Het fosfaatrechtenstelsel is een ander stelsel, waarvoor een ander wettelijk kader geldt. De verleende vrijstelling onder het fosfaatreductieplan rechtvaardigt niet het vertrouwen dat onder het fosfaatrechtenstelsel opnieuw een vrijstelling zou gelden. In lijn met het rechtszekerheidsbeginsel waren de regels van het fosfaatrechtenstelsel voorafgaand aan de introductie van het stelsel kenbaar voor ondernemers.

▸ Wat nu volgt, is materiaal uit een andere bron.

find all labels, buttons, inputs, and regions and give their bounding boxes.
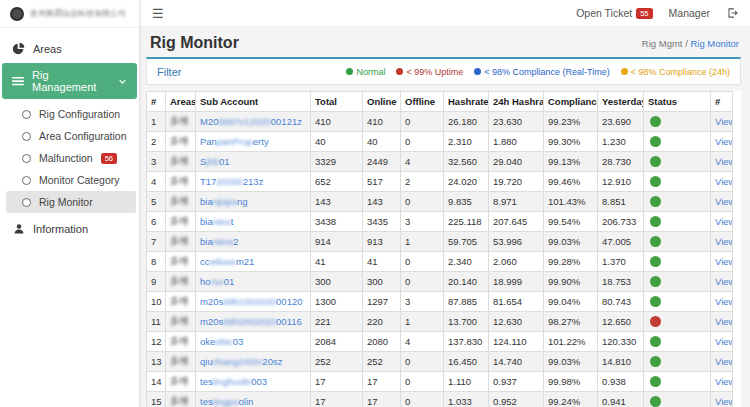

Een vrijstelling voor zeldzame rassen is geen onderdeel van dit stelsel. Een ondernemer die sinds de peildatum is gegroeid kan ervoor kiezen om dieren van zijn bedrijf af te voeren, de melkproductie per dier te verminderen of fosfaatrechten bij te kopen.
Klopt de inschatting dat de opfokkalveren en het jongvee van de zeldzame melk- en dubbeldoel runderen voor zo’n 15.750 kg fosfaat zorgen en daarmee slechts 0,02% van de gehele mesthoop vertegenwoordigen? Is de Minister bereid te kijken naar mogelijkheden om zeldzame rassen vrij te stellen in het fosfaatrechtenstelsel, mits het totaal aantal gehouden dieren onder een nader te bepalen plafond blijft om zo te voorkomen dat de vrijstelling een achterdeur wordt om de fosfaatgebruiksruimte te overschrijden? Zo nee, waarom niet? Is de Minister bereid om in navolging van andere EU-landen nogmaals te kijken naar de optie om individuele dierpremies voor zeldzame runderrassen in te voeren? Zo nee, waarom niet? Ziet de Minister andere opties om alle zeldzame runderen te sparen? Zo ja, welke opties?
Ik heb geen cijfers over de bijdrage van runderen van zeldzame huisdierrassen aan de mestproductie. Op basis van cijfers van onder meer de Stichting Zeldzame huisdierrassen schat ik in dat circa 0,5% van de rundveestapel bestaat uit runderen van zeldzame rassen. Het fosfaatrechtenstelsel heeft betrekking op al het melkvee. Ook melkvee van zeldzame rassen produceert fosfaat, en draagt daarmee bij aan de fosfaatproductie van de melkveehouderij in Nederland. Het fosfaatrechtenstelsel is daarmee niet het instrument om in het bijzonder het houden van zeldzame huisdierrassen te faciliteren.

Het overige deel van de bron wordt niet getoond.